Carl started toward his son, but his left foot caught on the safe and he tipped, falling with the great sluggishness of a Redwood. Billy backed away from him, still holding the package of explosives in his hand. PETN. The white packages were PETN. The pink were ANFO. My eyes went back to Carl's wide mouth, to the shreds of white and pink plastic between his teeth.

"Oh God," I said, understanding.

He'd eaten them.

All of them.

At the sound of my voice, Carl groped at me across the ground. The oven mitts had come off, and the nails on his fingers were long and cracked. I knew exactly how those nails would feel curling into my skin. I shoved toward Billy, who shoved toward Ash, who continued to shine Colossus on the blind man, frozen.

"Ash!" I said.

She shook her head like someone getting rid of a cobweb, then dodged into the gap between the driller and wall. The light escaped with her. Behind Carl, the mouth of the tunnel grew. Darkness gobbled up the safe along with his legs. His top half crawled after us, dragging its belly through the rocks. I followed Billy backwards into the gap, pressed in on all sides, my feet trailing out in front of me. Carl's hand pawed over my ankle. Before it found a grip, I gave one last push and passed out of its reach. Then Ash and Billy gripped me under the arms and yanked me clear.

"Thanks," I panted.

On the other side of the driller, Carl rose from the ground. He did it with the effort it took most men to climb mountains. Upright, swaying, he turned his enormous belly against the wall and pushed into the gap after us.
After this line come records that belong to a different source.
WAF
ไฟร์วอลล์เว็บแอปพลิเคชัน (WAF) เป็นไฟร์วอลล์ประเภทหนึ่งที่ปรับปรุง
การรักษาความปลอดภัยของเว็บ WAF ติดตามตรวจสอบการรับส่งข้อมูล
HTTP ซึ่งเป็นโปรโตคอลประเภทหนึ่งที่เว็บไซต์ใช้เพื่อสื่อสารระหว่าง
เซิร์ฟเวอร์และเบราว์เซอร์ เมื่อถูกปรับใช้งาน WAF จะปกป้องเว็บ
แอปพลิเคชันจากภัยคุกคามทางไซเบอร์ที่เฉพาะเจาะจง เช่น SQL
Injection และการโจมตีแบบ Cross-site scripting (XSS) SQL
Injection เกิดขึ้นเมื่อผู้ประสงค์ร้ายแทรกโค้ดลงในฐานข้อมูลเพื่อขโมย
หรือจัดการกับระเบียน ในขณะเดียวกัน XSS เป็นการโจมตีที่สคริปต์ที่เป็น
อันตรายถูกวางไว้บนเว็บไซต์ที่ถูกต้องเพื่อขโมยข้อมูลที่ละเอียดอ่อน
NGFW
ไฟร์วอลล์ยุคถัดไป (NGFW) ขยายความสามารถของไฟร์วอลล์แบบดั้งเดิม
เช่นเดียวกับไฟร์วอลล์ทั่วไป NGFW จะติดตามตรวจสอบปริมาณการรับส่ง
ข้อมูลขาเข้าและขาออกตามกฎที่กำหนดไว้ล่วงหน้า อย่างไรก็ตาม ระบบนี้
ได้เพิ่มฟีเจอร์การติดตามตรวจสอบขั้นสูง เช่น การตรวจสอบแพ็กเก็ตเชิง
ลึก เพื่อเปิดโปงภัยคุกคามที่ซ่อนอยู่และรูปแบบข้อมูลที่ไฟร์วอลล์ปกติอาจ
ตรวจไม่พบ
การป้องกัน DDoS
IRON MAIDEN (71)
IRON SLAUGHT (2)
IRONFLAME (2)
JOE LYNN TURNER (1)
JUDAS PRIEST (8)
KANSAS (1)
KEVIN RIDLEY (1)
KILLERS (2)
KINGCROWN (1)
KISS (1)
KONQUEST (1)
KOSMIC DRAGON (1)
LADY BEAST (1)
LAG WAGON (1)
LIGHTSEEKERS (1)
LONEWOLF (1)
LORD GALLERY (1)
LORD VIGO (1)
"There's no way," said Ash.

Way or not, he was coming. Inch by squeezed inch. Wiggle by wiggle. Where his skin rubbed against the damp rock it left a pale gray smear, like a slug's trail. He'd grind his body to the bone to get through, I realized, and he would get through. If it took him hours, if it ripped his stomach wide open and spilled his guts over his feet, he would get through. This was nothing next to the damage he had already done to himself, trapped down here in the dark. How long had it taken him to starve? How long before the only feeling left in him was the pain of hunger?

There was a grinding lurch behind us. The gate of the cage tried to close, only to pull back as it discovered Bitchmaster sitting in the way.

"That's Nip calling," said Ash. "Come on!"

Billy stood motionless beside me, staring at his father. I knew what he was thinking. It might have been a coincidence that Carl, the man with the strongest connection to the God-thing beneath Honaw, the man who had backpacked explosives down to the basement on the day all this started, had gone onto feed himself those same explosives until he ruptured his stomach and packed in his throat and made his own body the backpack. But I doubted it. I doubted it very much.